Today, Taylor's vitiligo is spreading across her face, which she says may pose new obstacles in her modeling career. But she refuses to let it impede her spirit.
"I hold my head high," she says. "I'm quite proud of the person I've grown to be. I'm loving. I'm understanding. But I'm also tough as nails!"
The Nutritionist: Breanne Rice
While getting ready to fly to Los Angeles for a modeling gig, then-19-year-old Breanne Rice noticed a small white patch beneath her left eye. She covered it up with makeup as best she could and assumed it would disappear on its own. Within months, however, it had spread in a mirroring effect around both of her eyes. A doctor's visit confirmed it was vitiligo.
"I was completely devastated," she says. "There was so much pressure already in the industry to look and be a certain way. It created so much insecurity in me that I wouldn't even go outside without makeup on. I didn't tell anyone except my parents."
It took 10 years, but eventually, Rice grew tired of hiding her secret—which had by then spread to the bridge of her nose, her chin, her forehead, and the top of her lip. In 2016, she decided that if she didn't stop seeing her vitiligo as a flaw and comparing herself to others, she would always struggle with feeling as if she wasn't good enough.

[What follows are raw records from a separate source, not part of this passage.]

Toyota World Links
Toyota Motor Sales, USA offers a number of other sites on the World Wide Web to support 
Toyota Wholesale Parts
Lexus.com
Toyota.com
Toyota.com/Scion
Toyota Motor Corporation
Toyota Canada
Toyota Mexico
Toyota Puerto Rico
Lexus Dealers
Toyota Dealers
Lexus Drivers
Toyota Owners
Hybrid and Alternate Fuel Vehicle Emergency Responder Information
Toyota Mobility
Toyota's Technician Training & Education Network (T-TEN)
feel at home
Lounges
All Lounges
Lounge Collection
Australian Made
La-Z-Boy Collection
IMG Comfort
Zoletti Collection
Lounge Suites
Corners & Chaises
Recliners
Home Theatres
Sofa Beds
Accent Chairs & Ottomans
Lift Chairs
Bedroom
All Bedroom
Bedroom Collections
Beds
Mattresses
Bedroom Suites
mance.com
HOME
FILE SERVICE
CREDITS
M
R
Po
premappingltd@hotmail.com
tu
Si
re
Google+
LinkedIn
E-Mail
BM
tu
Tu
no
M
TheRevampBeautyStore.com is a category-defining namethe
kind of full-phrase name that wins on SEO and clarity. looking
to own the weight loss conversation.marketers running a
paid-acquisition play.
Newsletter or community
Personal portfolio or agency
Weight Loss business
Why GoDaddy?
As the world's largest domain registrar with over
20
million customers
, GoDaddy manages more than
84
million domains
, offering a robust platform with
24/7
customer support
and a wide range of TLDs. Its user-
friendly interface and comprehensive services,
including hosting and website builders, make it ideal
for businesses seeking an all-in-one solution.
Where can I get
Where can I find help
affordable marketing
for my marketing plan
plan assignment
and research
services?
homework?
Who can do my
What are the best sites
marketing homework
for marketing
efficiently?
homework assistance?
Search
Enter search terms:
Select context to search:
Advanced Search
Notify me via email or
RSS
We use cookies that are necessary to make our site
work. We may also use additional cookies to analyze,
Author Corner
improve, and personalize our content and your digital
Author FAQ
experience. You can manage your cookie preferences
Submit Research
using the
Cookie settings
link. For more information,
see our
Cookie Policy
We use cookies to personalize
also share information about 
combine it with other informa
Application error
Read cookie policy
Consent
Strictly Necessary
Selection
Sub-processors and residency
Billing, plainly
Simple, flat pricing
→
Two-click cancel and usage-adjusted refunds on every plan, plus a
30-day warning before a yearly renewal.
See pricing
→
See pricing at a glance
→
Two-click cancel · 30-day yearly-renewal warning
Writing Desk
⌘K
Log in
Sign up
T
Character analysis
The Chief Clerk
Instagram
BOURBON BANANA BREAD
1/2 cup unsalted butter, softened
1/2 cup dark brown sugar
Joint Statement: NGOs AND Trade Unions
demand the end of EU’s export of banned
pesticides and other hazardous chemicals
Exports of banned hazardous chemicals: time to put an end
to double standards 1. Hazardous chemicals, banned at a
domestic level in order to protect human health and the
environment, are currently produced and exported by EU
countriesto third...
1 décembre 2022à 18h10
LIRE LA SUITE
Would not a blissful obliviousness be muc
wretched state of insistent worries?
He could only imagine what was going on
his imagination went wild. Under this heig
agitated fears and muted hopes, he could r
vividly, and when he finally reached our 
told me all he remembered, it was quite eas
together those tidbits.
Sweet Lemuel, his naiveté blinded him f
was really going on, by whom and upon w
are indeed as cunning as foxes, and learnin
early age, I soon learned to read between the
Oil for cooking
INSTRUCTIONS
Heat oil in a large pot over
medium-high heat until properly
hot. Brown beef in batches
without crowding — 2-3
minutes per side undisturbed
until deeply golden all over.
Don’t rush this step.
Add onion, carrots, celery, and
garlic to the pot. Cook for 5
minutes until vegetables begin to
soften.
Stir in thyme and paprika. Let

"I posted a makeup-free selfie that happened to go viral, and sharing my story really helped me heal," Rice says. "Putting yourself out there can be tough—especially in the public eye—but I have learned to love myself the way I am, and once you do that, it's powerful. I hope to be one of the many voices to help others going through insecurity issues, to help them be strong and feel confident in who they are."